__Task__. Look through the entries below and report every line that has "мочи".

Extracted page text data
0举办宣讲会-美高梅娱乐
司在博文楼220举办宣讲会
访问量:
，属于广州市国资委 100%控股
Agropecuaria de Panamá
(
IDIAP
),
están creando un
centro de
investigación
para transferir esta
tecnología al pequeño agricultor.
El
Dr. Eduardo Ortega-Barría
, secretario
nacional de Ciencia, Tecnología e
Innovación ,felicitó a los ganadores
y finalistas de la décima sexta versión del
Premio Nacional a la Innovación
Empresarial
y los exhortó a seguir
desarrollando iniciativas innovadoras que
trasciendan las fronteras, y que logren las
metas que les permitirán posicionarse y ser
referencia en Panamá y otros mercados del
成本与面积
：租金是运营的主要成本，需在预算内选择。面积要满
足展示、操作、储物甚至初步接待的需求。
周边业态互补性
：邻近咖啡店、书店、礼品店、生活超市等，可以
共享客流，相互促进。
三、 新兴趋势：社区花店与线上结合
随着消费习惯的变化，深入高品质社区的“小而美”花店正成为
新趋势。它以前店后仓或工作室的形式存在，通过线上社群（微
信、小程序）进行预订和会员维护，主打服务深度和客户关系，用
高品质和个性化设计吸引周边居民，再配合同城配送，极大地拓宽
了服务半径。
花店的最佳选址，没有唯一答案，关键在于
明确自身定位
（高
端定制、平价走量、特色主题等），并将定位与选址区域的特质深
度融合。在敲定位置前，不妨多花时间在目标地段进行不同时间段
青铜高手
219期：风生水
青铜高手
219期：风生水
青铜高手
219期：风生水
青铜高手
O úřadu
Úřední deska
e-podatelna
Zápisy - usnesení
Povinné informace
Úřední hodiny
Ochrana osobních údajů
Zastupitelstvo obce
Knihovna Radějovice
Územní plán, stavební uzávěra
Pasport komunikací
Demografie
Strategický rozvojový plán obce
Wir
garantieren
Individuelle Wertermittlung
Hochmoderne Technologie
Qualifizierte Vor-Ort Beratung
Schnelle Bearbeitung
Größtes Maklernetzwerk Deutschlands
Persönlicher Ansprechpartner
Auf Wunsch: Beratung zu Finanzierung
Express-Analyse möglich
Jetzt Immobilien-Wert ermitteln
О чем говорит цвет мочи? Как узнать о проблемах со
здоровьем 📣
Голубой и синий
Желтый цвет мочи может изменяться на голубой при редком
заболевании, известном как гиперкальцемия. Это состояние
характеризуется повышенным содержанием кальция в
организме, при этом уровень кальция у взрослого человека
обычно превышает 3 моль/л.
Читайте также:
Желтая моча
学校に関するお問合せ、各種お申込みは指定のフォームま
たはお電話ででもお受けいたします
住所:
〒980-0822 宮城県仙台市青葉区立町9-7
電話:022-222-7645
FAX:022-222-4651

__Answer box__.
О чем говорит цвет мочи? Как узнать о проблемах со
Желтый цвет мочи может изменяться на голубой при редком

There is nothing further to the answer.